# I need to find xp driver Wifi RTL8187B_WLAN_Adapter , someone can help me pls !



## likenoother84vt (Nov 24, 2008)

I have notebook Toshiba , model L45_S7423 , Origin Operating System is Windows Vista Home Premium . Now i want downgrade to Windows XP Professional , and i couldn't find driver for Wifi RTL8187B_WLAN_Adapter . Someone have driver for it ? Can share to me ? Pls pm me in forum. 
Thks you for read my message !


----------



## Snoopdogie187 (Jun 27, 2002)

Hi, yu may not be able to find this drvier.

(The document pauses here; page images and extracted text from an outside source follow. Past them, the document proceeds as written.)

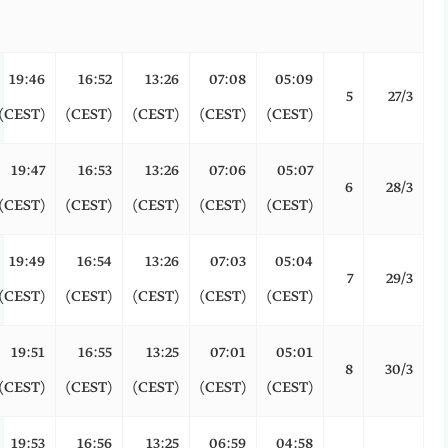
19:46
16:52
13:26
07:08
05:09
5
27/3
(CEST)
(CEST)
(CEST)
(CEST)
(CEST)
19:47
16:53
13:26
07:06
05:07
6
28/3
(CEST)
(CEST)
(CEST)
(CEST)
(CEST)
19:49
16:54
13:26
07:03
05:04
7
29/3
(CEST)
(CEST)
(CEST)
(CEST)
(CEST)
19:51
16:55
13:25
07:01
05:01
8
30/3
(CEST)
(CEST)
(CEST)
(CEST)
(CEST)
19:53
16:56
13:25
06:59
04:58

I have a Toshiba also that came with Vista, and has the same wireless card. I did put XP on as a dual boot but the qifi was a reason I didn't go fully XP. 
From what I can see, the problem with all the drivers is that the wireless card is on the sound card or something like that. I'm not too sure how it is worked out, but even if you go get the offical realtek driver from their site and try to use that it just fails. 
I do believe that the driver file can be updated to work, but I wasn't able to find any and I don't know enough about driver files to do it myself. 
(This also seems to be a problem a with linux users as well)


----------



## BCCOMP (Jul 9, 2007)

Hi,
This may help you:
http://www.today.com/external.php?u...shiba-satellite-l45-s7423-updates/id-3272988/

Or

http://www.notebookforums.com/thread206321.html
Hope it helps,
Bill


----------